*Data records*.

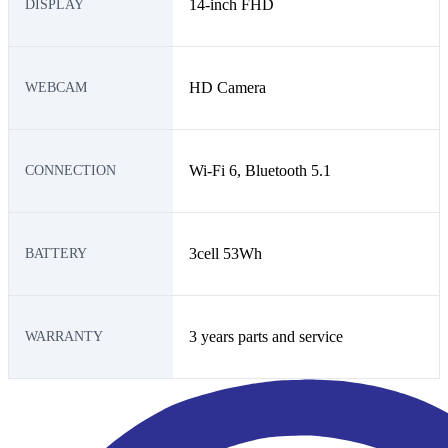
14-inch FHD
DISPLAY
HD Camera
WEBCAM
Wi-Fi 6, Bluetooth 5.1
CONNECTION
3cell 53Wh
BATTERY
3 years parts and service
WARRANTY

*EXERCISE DESCRIPTION*. All that the answer may hold is the lines from the one with "Wi-Fi 6, Bluetooth 5.1" through the end of the data, set down exactly as they appear.

*SOLUTION*.
Wi-Fi 6, Bluetooth 5.1
CONNECTION
3cell 53Wh
BATTERY
3 years parts and service
WARRANTY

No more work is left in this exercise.